• [Problem description]: The lines to copy are those in the listing that hold the word "deposit".
● ● ● ● ● ● ●
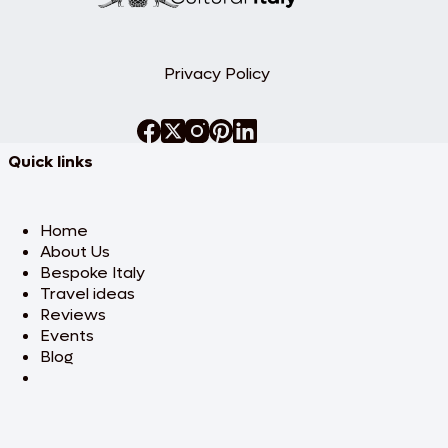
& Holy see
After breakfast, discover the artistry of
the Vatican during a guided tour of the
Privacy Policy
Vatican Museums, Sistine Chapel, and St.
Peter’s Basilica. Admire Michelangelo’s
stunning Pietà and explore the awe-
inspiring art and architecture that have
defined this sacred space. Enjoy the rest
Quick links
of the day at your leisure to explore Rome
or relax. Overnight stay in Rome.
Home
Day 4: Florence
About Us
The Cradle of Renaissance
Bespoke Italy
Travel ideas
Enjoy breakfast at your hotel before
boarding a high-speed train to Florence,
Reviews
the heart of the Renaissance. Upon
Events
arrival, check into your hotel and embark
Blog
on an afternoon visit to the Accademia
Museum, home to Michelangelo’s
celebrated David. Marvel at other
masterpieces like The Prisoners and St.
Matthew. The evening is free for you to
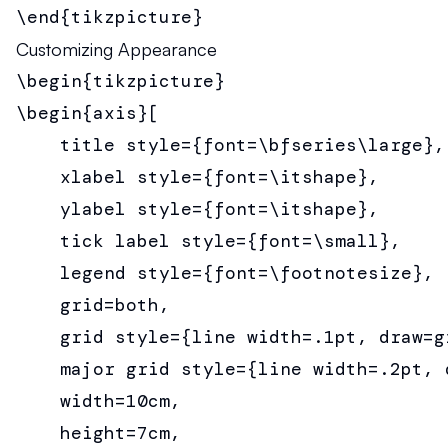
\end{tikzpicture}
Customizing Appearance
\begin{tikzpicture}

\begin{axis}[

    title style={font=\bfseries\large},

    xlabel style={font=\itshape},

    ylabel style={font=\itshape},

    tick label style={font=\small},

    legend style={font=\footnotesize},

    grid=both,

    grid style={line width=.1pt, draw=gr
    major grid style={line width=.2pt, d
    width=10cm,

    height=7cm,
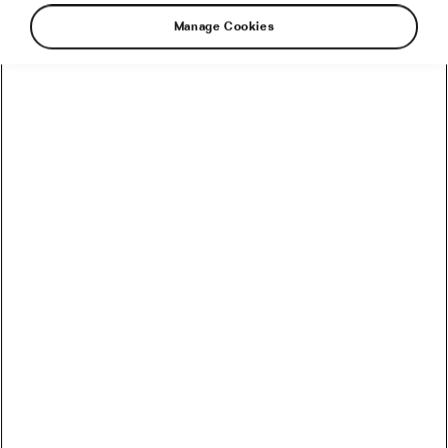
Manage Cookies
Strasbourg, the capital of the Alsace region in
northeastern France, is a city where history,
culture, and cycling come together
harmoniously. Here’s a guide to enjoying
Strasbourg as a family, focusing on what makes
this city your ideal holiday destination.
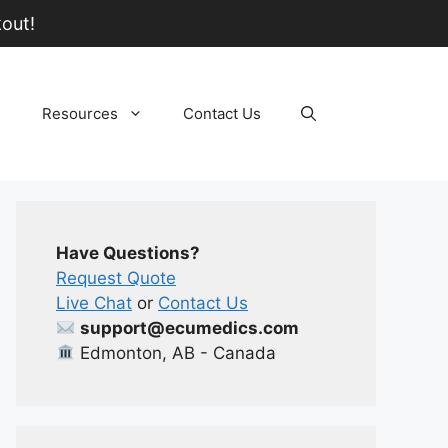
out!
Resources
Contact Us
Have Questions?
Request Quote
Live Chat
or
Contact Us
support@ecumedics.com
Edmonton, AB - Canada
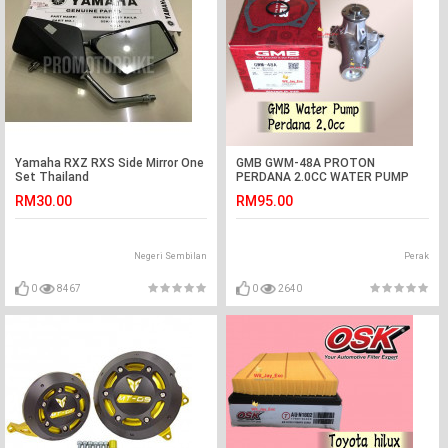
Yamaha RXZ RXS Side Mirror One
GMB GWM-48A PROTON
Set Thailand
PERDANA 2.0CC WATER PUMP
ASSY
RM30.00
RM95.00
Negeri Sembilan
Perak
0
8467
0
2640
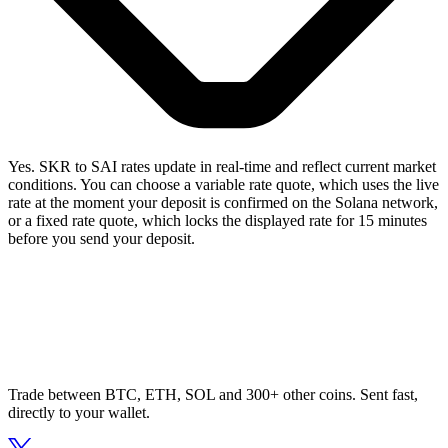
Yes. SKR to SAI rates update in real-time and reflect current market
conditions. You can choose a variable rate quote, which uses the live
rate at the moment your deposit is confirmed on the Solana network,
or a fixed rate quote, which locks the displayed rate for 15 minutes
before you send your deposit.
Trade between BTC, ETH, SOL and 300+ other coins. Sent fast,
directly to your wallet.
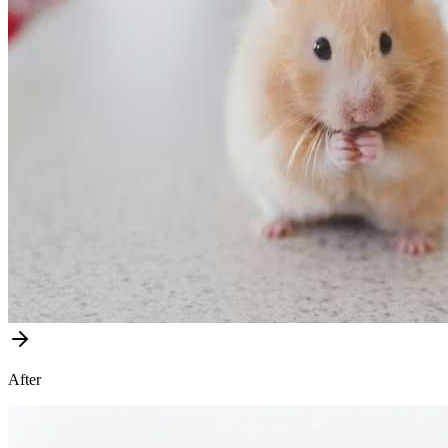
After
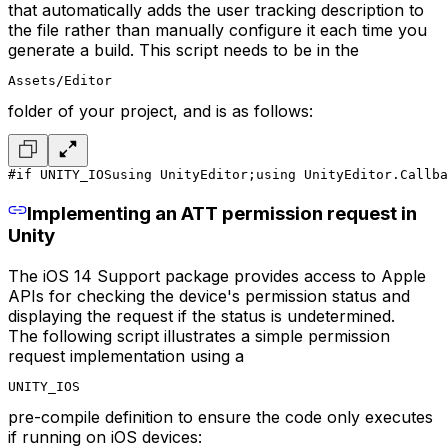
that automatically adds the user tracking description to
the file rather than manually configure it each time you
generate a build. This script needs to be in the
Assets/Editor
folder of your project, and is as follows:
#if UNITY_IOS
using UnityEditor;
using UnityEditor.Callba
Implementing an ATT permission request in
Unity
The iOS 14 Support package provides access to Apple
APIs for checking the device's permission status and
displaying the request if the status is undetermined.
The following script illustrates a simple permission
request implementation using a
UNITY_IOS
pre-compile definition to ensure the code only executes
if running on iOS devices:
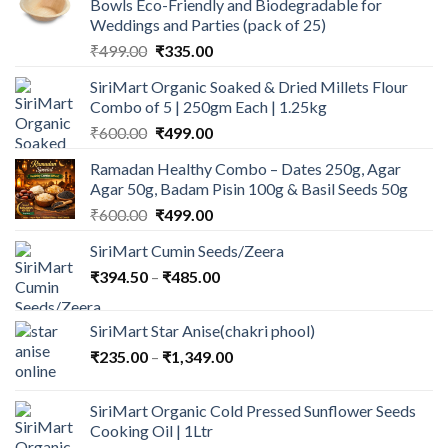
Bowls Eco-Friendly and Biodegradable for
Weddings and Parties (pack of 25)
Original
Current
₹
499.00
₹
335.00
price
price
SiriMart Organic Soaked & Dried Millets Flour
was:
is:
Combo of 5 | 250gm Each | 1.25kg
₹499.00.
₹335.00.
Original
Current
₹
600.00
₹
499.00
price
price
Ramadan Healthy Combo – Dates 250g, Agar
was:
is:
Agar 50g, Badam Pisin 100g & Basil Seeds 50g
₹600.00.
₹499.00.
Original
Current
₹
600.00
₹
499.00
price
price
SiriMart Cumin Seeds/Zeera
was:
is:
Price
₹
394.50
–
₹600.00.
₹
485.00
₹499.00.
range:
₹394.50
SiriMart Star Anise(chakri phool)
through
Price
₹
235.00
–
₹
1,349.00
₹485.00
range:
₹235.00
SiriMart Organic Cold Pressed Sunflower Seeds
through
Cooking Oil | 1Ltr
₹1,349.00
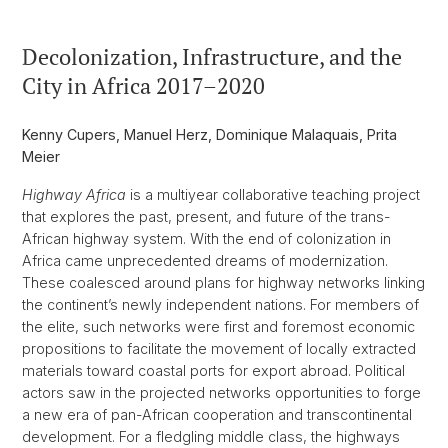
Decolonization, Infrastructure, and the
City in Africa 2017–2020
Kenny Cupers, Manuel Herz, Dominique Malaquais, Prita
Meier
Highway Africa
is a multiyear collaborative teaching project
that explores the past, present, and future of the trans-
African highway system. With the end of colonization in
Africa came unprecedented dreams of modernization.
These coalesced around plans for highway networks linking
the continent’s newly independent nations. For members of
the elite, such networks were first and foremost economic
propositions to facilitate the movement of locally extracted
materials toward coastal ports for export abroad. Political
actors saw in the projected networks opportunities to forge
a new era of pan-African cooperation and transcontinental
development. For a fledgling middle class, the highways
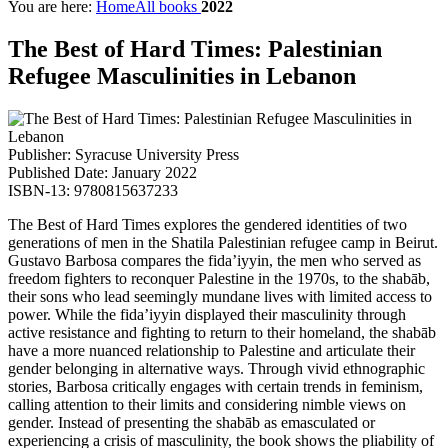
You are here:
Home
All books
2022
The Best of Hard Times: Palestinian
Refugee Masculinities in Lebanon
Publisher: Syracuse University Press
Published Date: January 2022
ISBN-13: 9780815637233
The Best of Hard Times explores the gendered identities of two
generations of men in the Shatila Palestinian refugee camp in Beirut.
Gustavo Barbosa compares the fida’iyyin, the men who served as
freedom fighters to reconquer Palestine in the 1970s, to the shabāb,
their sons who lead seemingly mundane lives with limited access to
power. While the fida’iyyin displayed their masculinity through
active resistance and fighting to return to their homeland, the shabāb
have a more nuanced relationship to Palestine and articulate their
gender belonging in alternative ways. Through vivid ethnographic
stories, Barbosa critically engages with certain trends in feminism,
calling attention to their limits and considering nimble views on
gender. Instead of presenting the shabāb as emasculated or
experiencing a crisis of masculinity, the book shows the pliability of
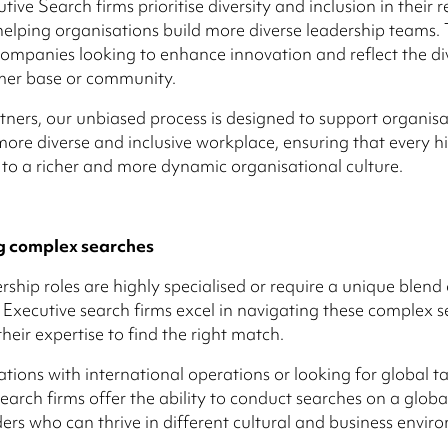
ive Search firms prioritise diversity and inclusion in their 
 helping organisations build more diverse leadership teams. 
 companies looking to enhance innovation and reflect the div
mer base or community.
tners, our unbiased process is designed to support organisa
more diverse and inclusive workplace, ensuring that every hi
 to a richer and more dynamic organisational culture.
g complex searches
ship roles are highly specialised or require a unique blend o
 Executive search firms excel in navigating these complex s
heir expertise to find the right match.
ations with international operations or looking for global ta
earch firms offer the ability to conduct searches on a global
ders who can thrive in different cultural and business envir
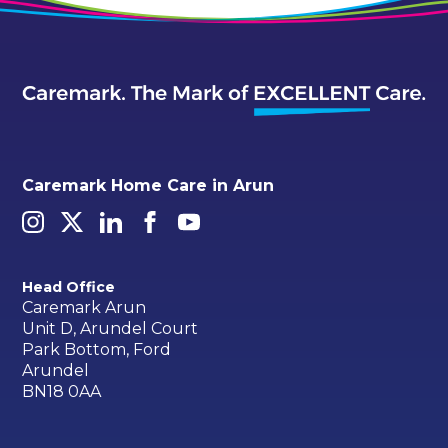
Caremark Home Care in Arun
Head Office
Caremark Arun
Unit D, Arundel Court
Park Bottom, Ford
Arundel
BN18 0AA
● ● ● ● ● ● ●
• [Task output]:
rate at the moment your deposit is confirmed on the Solana network,
before you send your deposit.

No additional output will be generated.